**TASK TO CARRY OUT**
When you transcribe the entries below, keep the wording exact and omit the pictures.

(Data records)
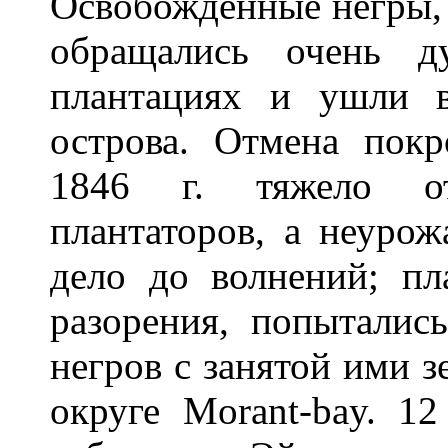
Освобожденные негры,
обращались очень д
плантациях и ушли 
острова. Отмена пок
1846 г. тяжело от
плантаторов, а неурож
дело до волнений; пл
разорения, попыталис
негров с занятой ими з
округе Morant-bay. 12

**FINISHED EXERCISE**
Освобожденные негры,
обращались очень д
плантациях и ушли 
острова. Отмена пок
1846 г. тяжело от
плантаторов, а неурож
дело до волнений; пл
разорения, попыталис
негров с занятой ими з
округе Morant-bay. 12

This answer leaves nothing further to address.